▶ **PROMPT**: Your answer must consist of every line from the data below that includes the word "services".

▶ **Dataset entries**:
————————

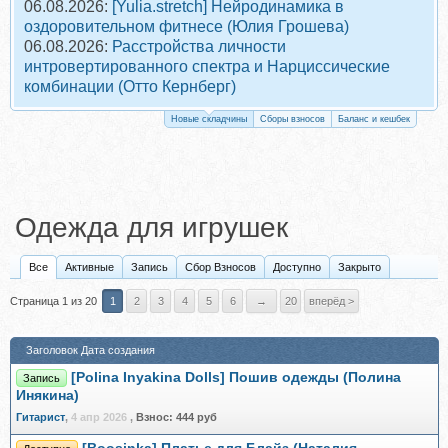
06.08.2026:
[Yulia.stretch] Нейродинамика в
оздоровительном фитнесе (Юлия Грошева)
06.08.2026:
Расстройства личности
интровертированного спектра и Нарциссические
комбинации (Отто Кернберг)
Новые складчины
Сборы взносов
Баланс и кешбек
Одежда для игрушек
Все
Активные
Запись
Сбор Взносов
Доступно
Закрыто
Страница 1 из 20
1
2
3
4
5
6
→
20
вперёд >
Заголовок
Дата создания
[Polina Inyakina Dolls] Пошив одежды (Полина
Запись
Инякина)
Гитарист
,
4 апр 2026
,
Взнос:
444 руб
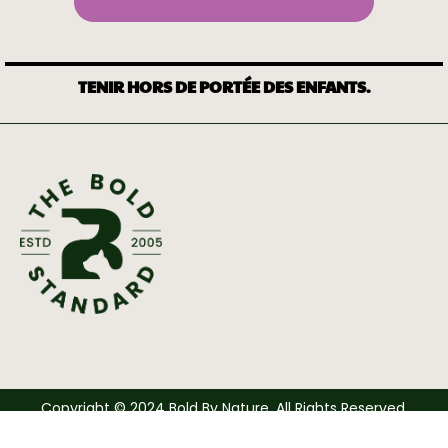
TENIR HORS DE PORTÉE DES ENFANTS.
Copyright © 2024 Bold By Nature. All Rights Reserved.
Bottom - French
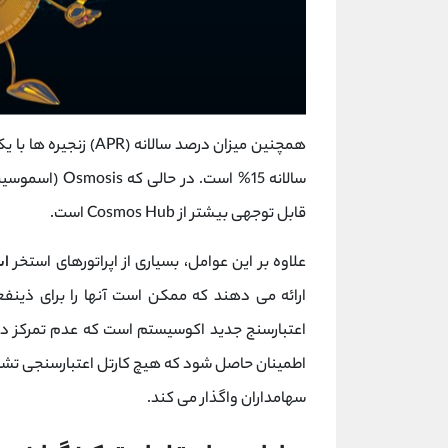
قابل توجهی بیشتر از Cosmos Hub است.
علاوه بر این عوامل، بسیاری از اپراتورهای استخر
اس
اعتبارسنج جدید اکوسیستم است که عدم تمرکز در 
سهامداران واگذار می کند.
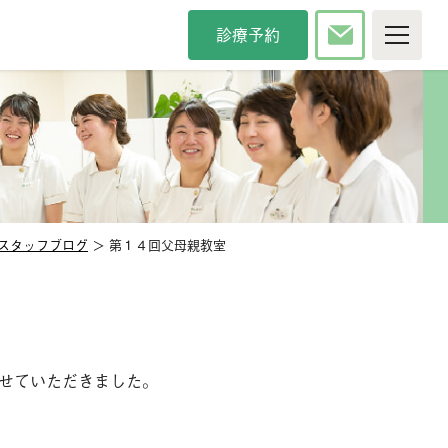
診療予約
P
院について
療時間・方針
院長紹介
タッフ紹介
インタビュー
内紹介
アクセス
スタッフブログ
＞ 第１４回父母親教室
カンドオピニオン
メディア掲載
察科目
般歯科
審美歯科
防歯科
口臭治療
せていただきました。
児歯科
小児矯正
腔外科
口腔強化管理体制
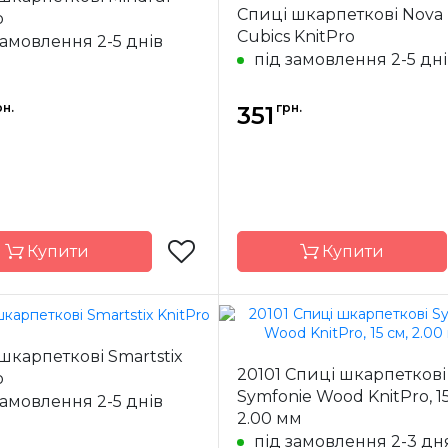
Спиці шкарпеткові Nova
o
Індія
Країна
Cubics KnitPro
ик
виробник
замовлення 2-5 днів
під замовлення 2-5 дн
иць
шкарпеткові
Тип спиць
шкарп
ал
Дерево
Матеріал
к
рн.
грн.
351
20.00 мм
Розмір
на
20 см
Довжина
Купити
Купити
Індія
Країна
шкарпеткові Smartstix
ик
виробник
20101 Спиці шкарпеткові
o
Symfonie Wood KnitPro, 15
иць
шкарпеткові
Тип спиць
шкарп
замовлення 2-5 днів
2.00 мм
ал
сталь
Матеріал
під замовлення 2-3 дн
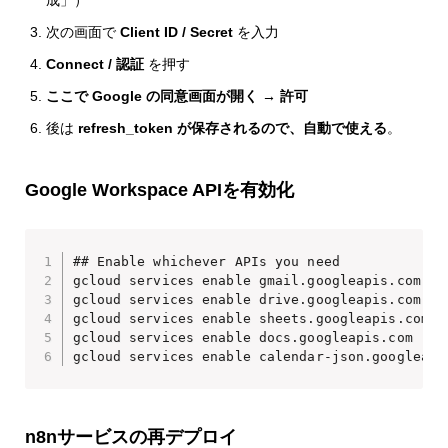
成」）
次の画面で
Client ID / Secret
を入力
Connect / 認証
を押す
ここで Google の同意画面が開く → 許可
後は
refresh_token が保存されるので、自動で使える
。
Google Workspace APIを有効化
## Enable whichever APIs you need

gcloud services enable gmail.googleapis.com

gcloud services enable drive.googleapis.com

gcloud services enable sheets.googleapis.com

gcloud services enable docs.googleapis.com

gcloud services enable calendar-json.googleapi
n8nサービスの再デプロイ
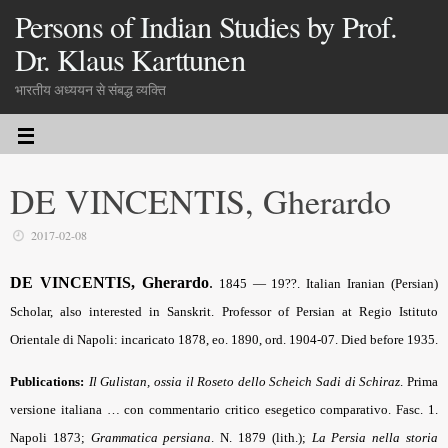
Persons of Indian Studies by Prof.
Dr. Klaus Karttunen
भारतीय अध्ययन से संबद्ध व्यक्ति
DE VINCENTIS, Gherardo
2017-02-08
DE VINCENTIS, Gherardo
.
1845 — 19??. Italian Iranian (Persian)
Scholar, also interested in Sanskrit. Professor of Persian at Regio Istituto
Orientale di Napoli: incaricato 1878, eo. 1890, ord. 1904-07. Died before 1935.
Publications:
Il Gulistan, ossia il Roseto dello Scheich Sadi di Schiraz
. Prima
versione italiana … con commentario critico esegetico comparativo. Fasc. 1.
Napoli 1873;
Grammatica persiana
. N. 1879 (lith.);
La Persia nella storia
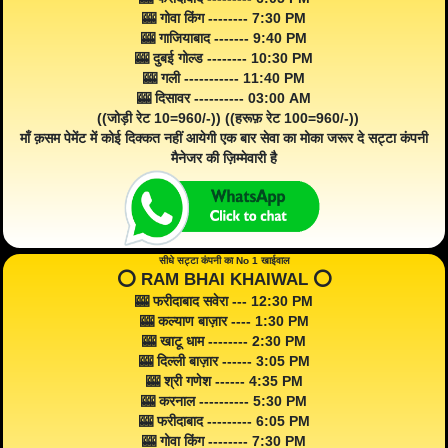
🎰 गोवा किंग -------- 7:30 PM
🎰 गाजियाबाद ------- 9:40 PM
🎰 दुबई गोल्ड -------- 10:30 PM
🎰 गली ----------- 11:40 PM
🎰 दिसावर ---------- 03:00 AM
((जोड़ी रेट 10=960/-)) ((हरूफ़ रेट 100=960/-))
माँ क़सम पेमेंट में कोई दिक्कत नहीं आयेगी एक बार सेवा का मोका जरूर दे सट्टा कंपनी
मैनेजर की ज़िम्मेवारी है
सीधे सट्टा कंपनी का No 1 खाईवाल
⭕️ RAM BHAI KHAIWAL ⭕️
🎰 फरीदाबाद सवेरा --- 12:30 PM
🎰 कल्याण बाज़ार ---- 1:30 PM
🎰 खाटू धाम -------- 2:30 PM
🎰 दिल्ली बाज़ार ------ 3:05 PM
🎰 श्री गणेश ------ 4:35 PM
🎰 करनाल ---------- 5:30 PM
🎰 फरीदाबाद --------- 6:05 PM
🎰 गोवा किंग -------- 7:30 PM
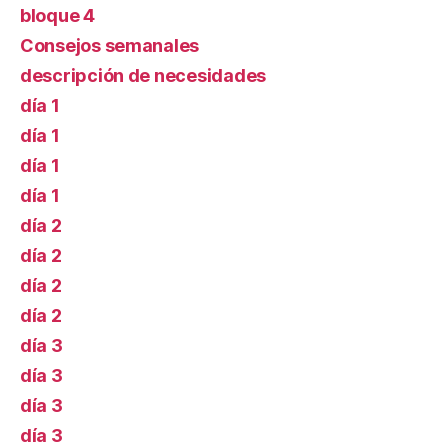
bloque 4
Consejos semanales
descripción de necesidades
día 1
día 1
día 1
día 1
día 2
día 2
día 2
día 2
día 3
día 3
día 3
día 3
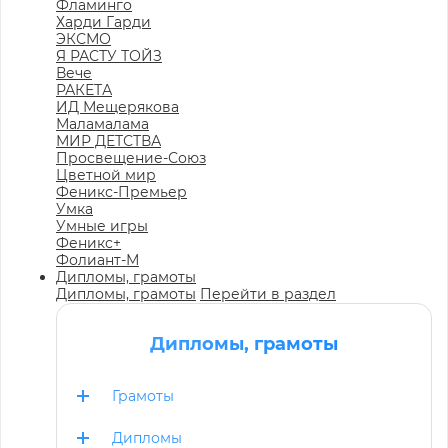
Фламинго
Харди Гарди
ЭКСМО
Я РАСТУ ТОЙЗ
Вече
РАКЕТА
ИД Мещерякова
Маламалама
МИР ДЕТСТВА
Просвещение-Союз
Цветной мир
Феникс-Премьер
Умка
Умные игры
Феникс+
Фолиант-М
Дипломы, грамоты
Дипломы, грамоты
Перейти в раздел
Дипломы, грамоты
Грамоты
Дипломы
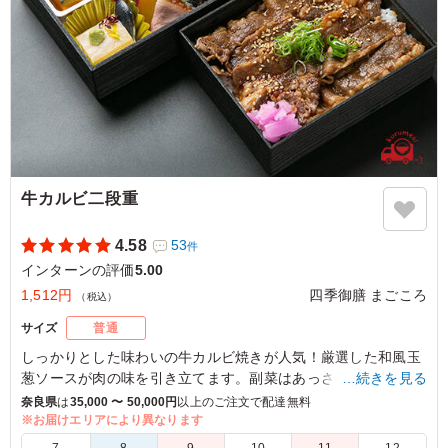
牛カルビ二段重
4.58
53
件
インターンの評価
5.00
1,512円
四季御膳 まごころ
（税込）
サイズ
普通
しっかりとした味わいの牛カルビ焼きが人気！厳選した和風玉
葱ソースが肉の味を引き立てます。副菜はあっさりとした和惣
…続きを見る
菜を盛り込み、ボリュームがありながらも重くならない献立に
奈良県
は
35,000 〜 50,000円
以上のご注文で配達無料
仕上げています。
※お届けエリアにより異なります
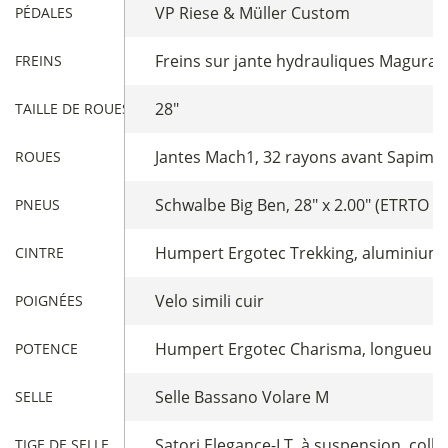
VP Riese & Müller Custom
PÉDALES
Freins sur jante hydrauliques Magura
FREINS
28"
TAILLE DE ROUES
Jantes Mach1, 32 rayons avant Sapim L
ROUES
Schwalbe Big Ben, 28" x 2.00" (ETRTO 50
PNEUS
Humpert Ergotec Trekking, aluminium
CINTRE
Velo simili cuir
POIGNÉES
Humpert Ergotec Charisma, longueur 9
POTENCE
Selle Bassano Volare M
SELLE
Satori Elegance-LT, à suspension, collie
TIGE DE SELLE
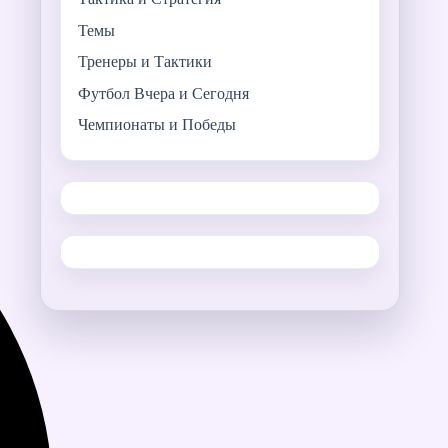
Темы
Тренеры и Тактики
Футбол Вчера и Сегодня
Чемпионаты и Победы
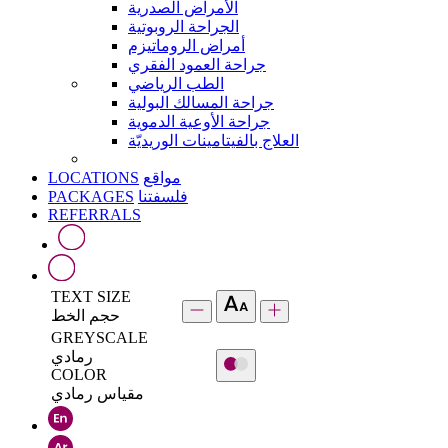
الأمراض الصدرية
الجراحة الروبوتية
أمراض الروماتيزم
جراحة العمود الفقري
الطب الرياضي
جراحة المسالك البولية
جراحة الأوعية الدموية
العلاج بالفيتامينات الوريديّة
LOCATIONS
مواقع
PACKAGES
فلسفتنا
REFERRALS
TEXT SIZE
حجم الخط
GREYSCALE
رمادي
COLOR
مقياس رمادي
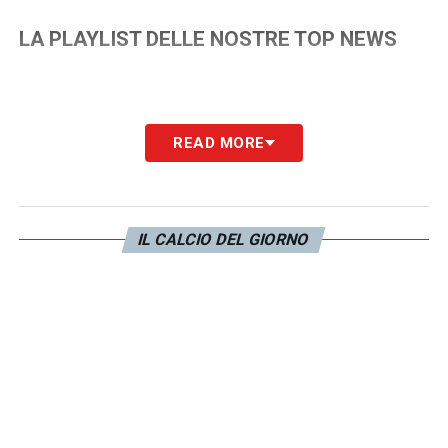
LA PLAYLIST DELLE NOSTRE TOP NEWS
READ MORE
IL CALCIO DEL GIORNO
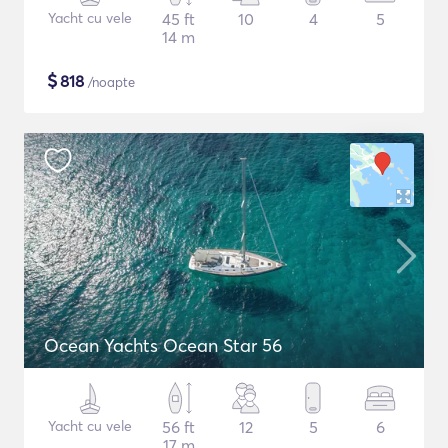
Yacht cu vele
45 ft
10
4
5
14 m
$
818
/noapte
Ocean Yachts Ocean Star 56
Yacht cu vele
56 ft
12
5
6
17 m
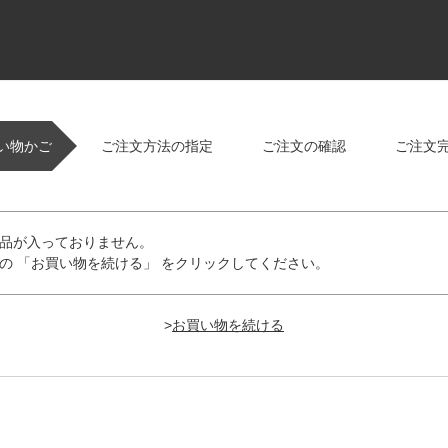
い物かご
ご注文方法の指定
ご注文の確認
ご注文
品が入っておりません。
の 「お買い物を続ける」 をクリックしてください。
>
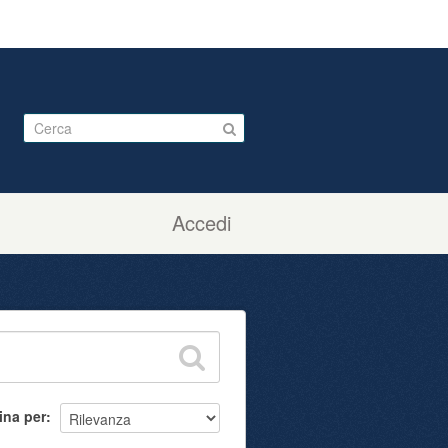
Accedi
ina per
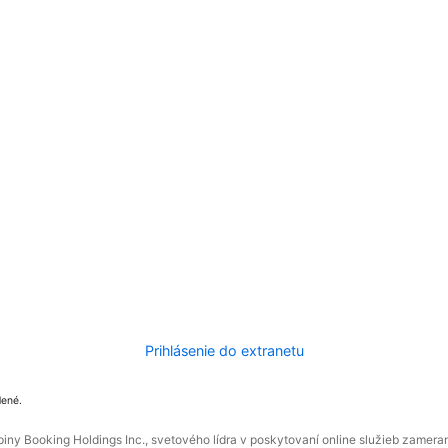
Prihlásenie do extranetu
dené.
ny Booking Holdings Inc., svetového lídra v poskytovaní online služieb zamera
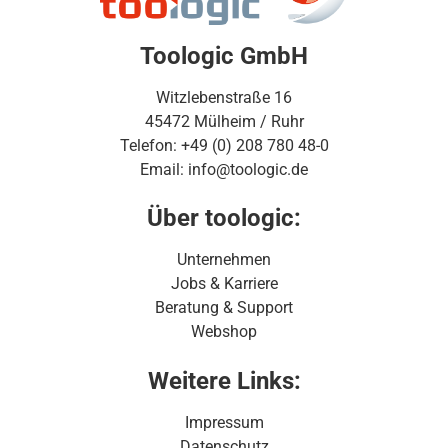
Toologic GmbH
Witzlebenstraße 16
45472 Mülheim / Ruhr
Telefon: +49 (0) 208 780 48-0
Email: info@toologic.de
Über toologic:
Unternehmen
Jobs & Karriere
Beratung & Support
Webshop
Weitere Links:
Impressum
Datenschutz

————————

▶ **EXERCISE RESPONSE**:
gcloud services enable gmail.googleapis.com
gcloud services enable drive.googleapis.com
gcloud services enable sheets.googleapis.com
gcloud services enable docs.googleapis.com
gcloud services enable calendar-json.googleapi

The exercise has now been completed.